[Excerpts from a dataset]
-- Opening Marker --

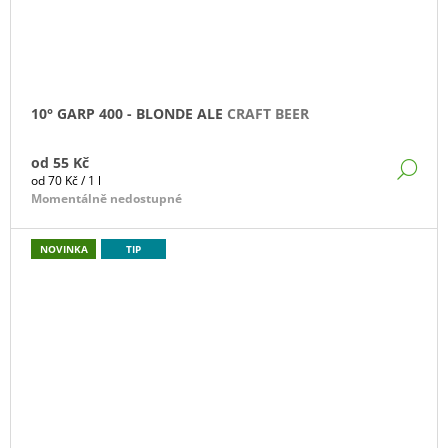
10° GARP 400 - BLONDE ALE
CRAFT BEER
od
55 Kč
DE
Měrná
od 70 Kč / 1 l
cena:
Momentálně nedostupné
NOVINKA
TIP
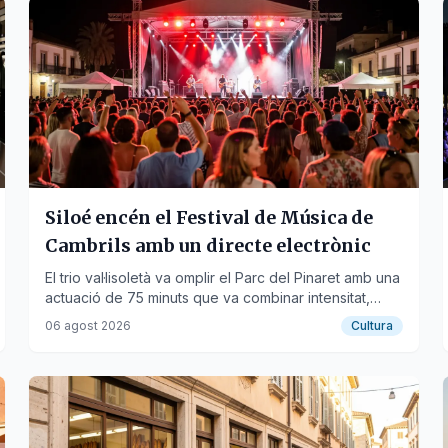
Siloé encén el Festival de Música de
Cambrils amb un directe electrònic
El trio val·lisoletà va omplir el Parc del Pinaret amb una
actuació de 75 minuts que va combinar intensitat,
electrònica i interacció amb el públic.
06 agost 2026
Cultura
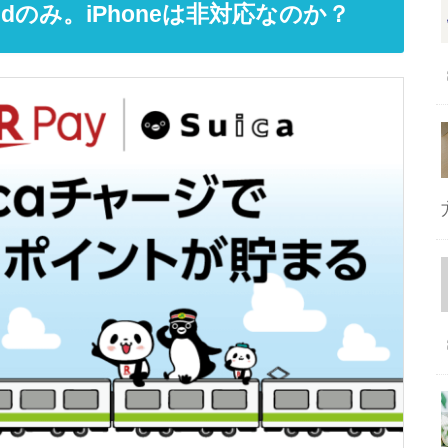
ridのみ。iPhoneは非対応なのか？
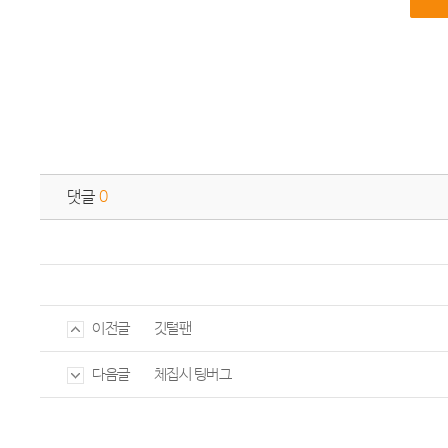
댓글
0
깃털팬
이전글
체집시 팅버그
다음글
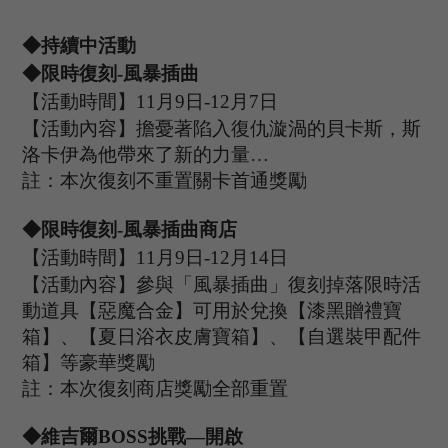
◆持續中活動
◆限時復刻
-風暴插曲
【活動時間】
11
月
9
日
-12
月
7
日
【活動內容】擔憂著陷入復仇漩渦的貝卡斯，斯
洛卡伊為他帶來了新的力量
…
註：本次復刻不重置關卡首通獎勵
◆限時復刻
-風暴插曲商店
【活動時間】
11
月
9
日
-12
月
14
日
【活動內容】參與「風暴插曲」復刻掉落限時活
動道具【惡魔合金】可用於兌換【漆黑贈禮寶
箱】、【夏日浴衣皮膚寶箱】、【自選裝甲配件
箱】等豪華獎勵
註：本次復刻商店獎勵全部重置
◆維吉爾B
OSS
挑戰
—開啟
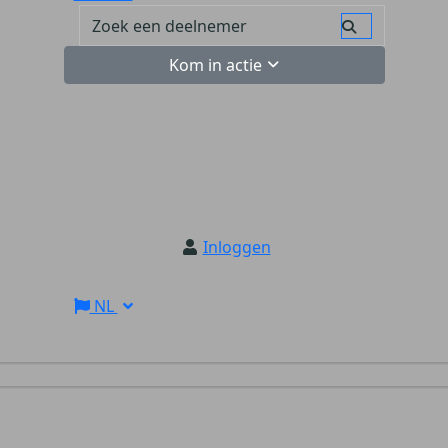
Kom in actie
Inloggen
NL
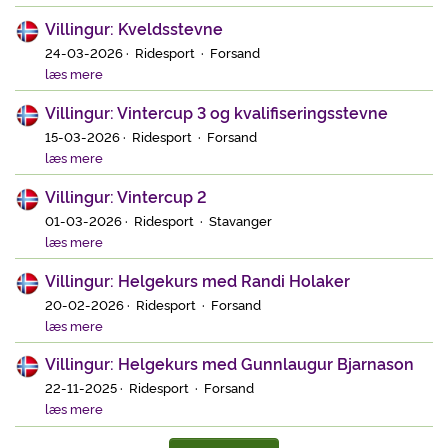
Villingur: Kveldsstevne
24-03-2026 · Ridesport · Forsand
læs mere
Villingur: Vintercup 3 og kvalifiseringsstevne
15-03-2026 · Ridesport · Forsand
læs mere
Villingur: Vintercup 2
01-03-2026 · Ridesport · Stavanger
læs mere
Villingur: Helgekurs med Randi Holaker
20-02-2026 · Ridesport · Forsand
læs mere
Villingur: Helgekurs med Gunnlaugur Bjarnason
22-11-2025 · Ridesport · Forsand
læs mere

-- Closing Marker --

- [Problem requirements]: Exact copies of all the entries are needed; output them without the pictures.

- [Answer section]:
10° GARP 400 - BLONDE ALE
CRAFT BEER
od
55 Kč
DE
Měrná
od 70 Kč / 1 l
cena:
Momentálně nedostupné
NOVINKA
TIP
Siloé encén el Festival de Música de
Cambrils amb un directe electrònic
El trio val·lisoletà va omplir el Parc del Pinaret amb una
actuació de 75 minuts que va combinar intensitat,
electrònica i interacció amb el públic.
06 agost 2026
Cultura
ridのみ。iPhoneは非対応なのか？
댓글
0
깃털팬
이전글
체집시 팅버그
다음글
◆持續中活動
◆限時復刻
-風暴插曲
【活動時間】
11
月
9
日
-12
月
7
日
【活動內容】擔憂著陷入復仇漩渦的貝卡斯，斯
洛卡伊為他帶來了新的力量
…
註：本次復刻不重置關卡首通獎勵
◆限時復刻
-風暴插曲商店
【活動時間】
11
月
9
日
-12
月
14
日
【活動內容】參與「風暴插曲」復刻掉落限時活
動道具【惡魔合金】可用於兌換【漆黑贈禮寶
箱】、【夏日浴衣皮膚寶箱】、【自選裝甲配件
箱】等豪華獎勵
註：本次復刻商店獎勵全部重置
◆維吉爾B
OSS
挑戰
—開啟
Kom in actie
Inloggen
NL
Villingur: Kveldsstevne
24-03-2026 · Ridesport · Forsand
læs mere
Villingur: Vintercup 3 og kvalifiseringsstevne
15-03-2026 · Ridesport · Forsand
læs mere
Villingur: Vintercup 2
01-03-2026 · Ridesport · Stavanger
læs mere
Villingur: Helgekurs med Randi Holaker
20-02-2026 · Ridesport · Forsand
læs mere
Villingur: Helgekurs med Gunnlaugur Bjarnason
22-11-2025 · Ridesport · Forsand
læs mere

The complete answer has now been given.